Which brings him back to why he gave up on his church after watching a change in the membership under Trump.
"During the protests over summer after George Floyd's killing, Stacy noticed his congregation making a turn towards a conspiracy theory about child sex trafficking," NPR's Dalia Mortada reported, with Stacy adding, "I began to see on social media people ignoring or pushing away Black Lives Matter by saying, you know, oh, well, no one's over here talking about trafficking."
"He saw some people in his own congregation — mostly the parents or elders of the young adults he worked with — elevating the idea of sex trafficking of kids and what he called 'Democrat pedophilia,'" the report states with the pastor suggesting, "This is about a wholesale view of reality — what is real, what is true. It was people who I respected, and that's even more complicated because they were [my] elders."

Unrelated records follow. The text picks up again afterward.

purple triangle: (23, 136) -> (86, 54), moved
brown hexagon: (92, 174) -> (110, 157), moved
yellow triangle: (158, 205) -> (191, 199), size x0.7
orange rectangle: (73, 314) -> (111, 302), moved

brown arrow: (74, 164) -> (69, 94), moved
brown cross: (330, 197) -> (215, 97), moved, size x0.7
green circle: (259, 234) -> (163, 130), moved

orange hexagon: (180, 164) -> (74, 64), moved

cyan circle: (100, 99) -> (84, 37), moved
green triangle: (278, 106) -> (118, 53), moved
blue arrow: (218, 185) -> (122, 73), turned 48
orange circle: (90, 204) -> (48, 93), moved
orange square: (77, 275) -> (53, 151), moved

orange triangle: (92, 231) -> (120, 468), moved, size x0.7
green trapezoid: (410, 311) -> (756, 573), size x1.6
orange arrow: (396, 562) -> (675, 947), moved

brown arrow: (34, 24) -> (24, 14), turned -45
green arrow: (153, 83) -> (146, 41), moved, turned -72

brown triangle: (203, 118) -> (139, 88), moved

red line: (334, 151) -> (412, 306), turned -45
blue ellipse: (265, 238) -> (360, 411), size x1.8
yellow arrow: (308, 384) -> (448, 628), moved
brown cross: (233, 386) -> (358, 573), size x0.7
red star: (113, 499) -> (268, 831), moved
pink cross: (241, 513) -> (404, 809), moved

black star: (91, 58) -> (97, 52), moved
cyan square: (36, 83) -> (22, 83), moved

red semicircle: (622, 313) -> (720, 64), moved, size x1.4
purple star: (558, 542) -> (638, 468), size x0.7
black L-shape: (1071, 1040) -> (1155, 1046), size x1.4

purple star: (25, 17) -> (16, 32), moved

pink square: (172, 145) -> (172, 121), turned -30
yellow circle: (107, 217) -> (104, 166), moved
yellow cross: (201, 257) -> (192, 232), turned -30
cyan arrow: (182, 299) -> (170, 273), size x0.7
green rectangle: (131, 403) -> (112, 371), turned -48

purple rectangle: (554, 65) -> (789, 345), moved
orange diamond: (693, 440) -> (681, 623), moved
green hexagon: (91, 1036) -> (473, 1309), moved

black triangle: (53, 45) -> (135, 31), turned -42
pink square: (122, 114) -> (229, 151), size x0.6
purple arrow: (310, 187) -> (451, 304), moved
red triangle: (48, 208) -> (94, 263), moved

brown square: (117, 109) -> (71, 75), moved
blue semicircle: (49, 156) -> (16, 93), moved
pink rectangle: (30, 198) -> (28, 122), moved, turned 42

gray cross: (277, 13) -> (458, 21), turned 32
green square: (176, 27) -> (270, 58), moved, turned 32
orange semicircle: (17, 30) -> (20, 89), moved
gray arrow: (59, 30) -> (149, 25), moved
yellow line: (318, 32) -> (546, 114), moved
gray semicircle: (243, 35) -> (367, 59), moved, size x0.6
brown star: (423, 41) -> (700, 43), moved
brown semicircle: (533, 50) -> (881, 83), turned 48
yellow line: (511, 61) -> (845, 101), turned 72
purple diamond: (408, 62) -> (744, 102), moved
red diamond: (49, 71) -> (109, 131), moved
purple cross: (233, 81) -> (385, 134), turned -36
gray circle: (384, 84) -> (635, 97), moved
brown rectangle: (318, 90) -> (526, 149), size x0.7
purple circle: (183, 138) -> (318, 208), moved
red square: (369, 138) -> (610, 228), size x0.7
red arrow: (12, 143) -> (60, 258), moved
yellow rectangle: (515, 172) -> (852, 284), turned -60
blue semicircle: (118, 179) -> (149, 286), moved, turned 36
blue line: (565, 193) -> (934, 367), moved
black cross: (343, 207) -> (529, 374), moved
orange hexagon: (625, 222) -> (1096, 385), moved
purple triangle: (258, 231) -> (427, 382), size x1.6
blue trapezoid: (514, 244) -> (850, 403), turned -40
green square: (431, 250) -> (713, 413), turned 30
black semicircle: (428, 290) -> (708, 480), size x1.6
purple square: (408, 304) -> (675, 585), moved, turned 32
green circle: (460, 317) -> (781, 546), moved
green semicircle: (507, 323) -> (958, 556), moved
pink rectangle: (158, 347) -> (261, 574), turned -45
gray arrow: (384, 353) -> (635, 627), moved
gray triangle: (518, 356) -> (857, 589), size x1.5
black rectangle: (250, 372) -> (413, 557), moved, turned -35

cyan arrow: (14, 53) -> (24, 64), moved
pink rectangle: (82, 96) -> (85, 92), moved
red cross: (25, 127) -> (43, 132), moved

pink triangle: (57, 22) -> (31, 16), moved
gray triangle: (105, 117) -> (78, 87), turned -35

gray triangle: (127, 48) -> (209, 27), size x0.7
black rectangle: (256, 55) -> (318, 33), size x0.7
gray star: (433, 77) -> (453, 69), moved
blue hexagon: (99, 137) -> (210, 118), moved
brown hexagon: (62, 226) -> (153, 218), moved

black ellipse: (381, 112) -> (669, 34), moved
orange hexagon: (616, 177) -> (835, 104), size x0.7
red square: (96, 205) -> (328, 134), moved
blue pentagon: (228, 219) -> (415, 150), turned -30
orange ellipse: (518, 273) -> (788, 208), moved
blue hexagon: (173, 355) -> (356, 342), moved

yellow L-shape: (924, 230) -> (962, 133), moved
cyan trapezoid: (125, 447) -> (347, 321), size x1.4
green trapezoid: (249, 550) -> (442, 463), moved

According to the pastor, the more the conspiracy theories were discussed, the more pressure it was putting on younger members of his congregation -- even though he did his best to dissuade his flock from believing them.
"The crack, the split was kitchen tables, where you have two completely different information streams, one that the parents use and one that their kids use," he continued, with NPR reporting that he eventually departed with his family to Scotland where he is working towards his Ph.D. in theology at the University of Aberdeen.
According to the pastor, he would like one day to take another shot at heading up a church, saying of his problems getting through to members of his former church, "It's almost like putting a pebble in someone's shoe and eventually, you just got to stop walking, and, you've got to sit down. You have to take your shoe off and you have to figure out what in the world is it that is making me limp forward here? That is what those conversations were designed to do."